The LL.M. is “a word predictor, not a deliberator,” he said. Even after careful examination, “when you get those causes, they’re not why you’re actually getting the diagnosis.”

But ultimately, he said, the medical establishment needs to think hard to understand “What can we accept? Can we accept a black box model, even if it works perfectly?”

Firth-Butterfield – Last month he was one of more than 26,000 people who signed An open letter calling for a moratorium on labs training new powerful AI systems for at least six months—the key question is not how the model arrives at the answer, but “where is it available?”

“While 100 million people use ChatGPT, 3 billion still don’t have access to the internet.” She said her concerns about AI have a lot to do with health equity, bias, fairness and accountability.

“If you’re going to use generative AI, what data are you going to share with those systems?” she asked. and “Who do you sue when something goes wrong?”

Lee agrees that “the accountability issue is a very serious one and the world needs to figure it out. It needs to be looked at sector by sector , with a particular focus on healthcare and education. “

AI is advancing, even faster than many experts believe.

The question, then, is “Where should medical Healthcare will be combined with these transformative yet mysterious technologies,” said Ross.

In fact, “beyond ethics,” said Lee, who has been grappling with the limitations of AI for years. Ethical issues.

“Ferth-Butterfield warned. “For our future, what do we want from these tools?

Lee reiterated his hope that the healthcare community will work together to help answer this question – making sure guidance and guardrails are in place – As different stakeholders “work together for some common ground. “

He acknowledged that there is still a lot of fear, uncertainty and doubt about what AI is already doing and what it might do. “It hits a nerve,” he said. It’s an emotional thing. ”

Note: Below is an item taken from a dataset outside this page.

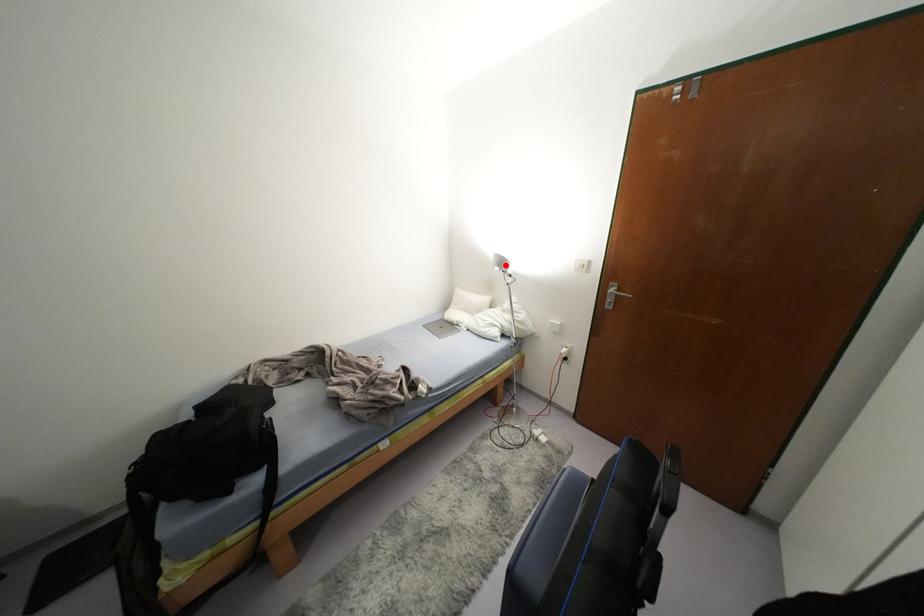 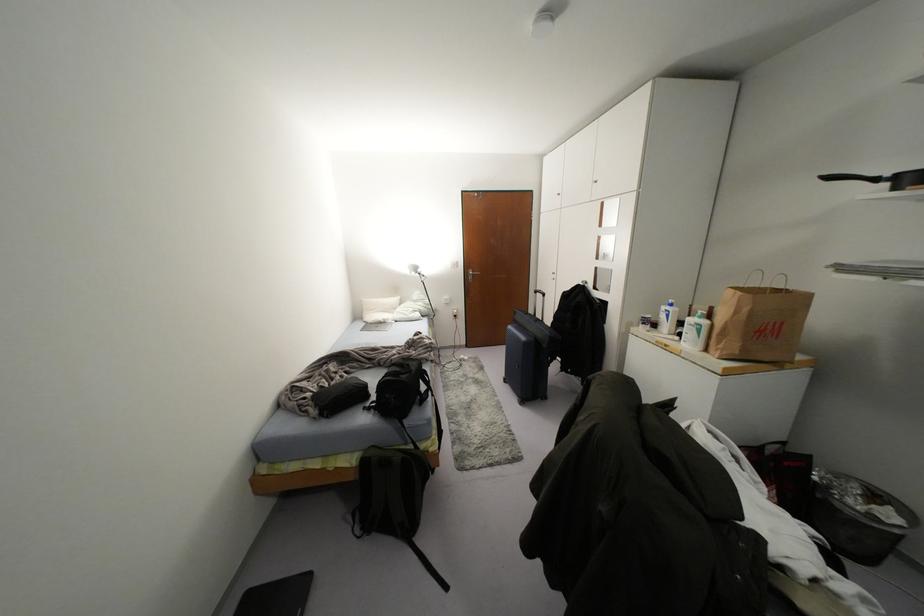 Question: I am providing you with two images of the same scene from different viewpoints. A red point is marked on the first image. Is the red point's position out of view in image 2?

Choices:
 (A) Yes
 (B) No

Answer: (B)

So his advice is to learn to overcome this uncertainty. “Get hands-on. Try to immerse yourself in it, and understand. Then work with others in the community.

Moore agrees that passive observation is not an option.

“Don’t stop and wait to see what happens,” he said. “Get your own people to build the model. Don’t just rely on the vendor. Make sure you’re involved and your people understand what’s going on.”

Mike Miliard is Executive Editor, Healthcare IT News
Email: mike.miliard@himssmedia. com
Healthcare IT News is a HIMSS publication.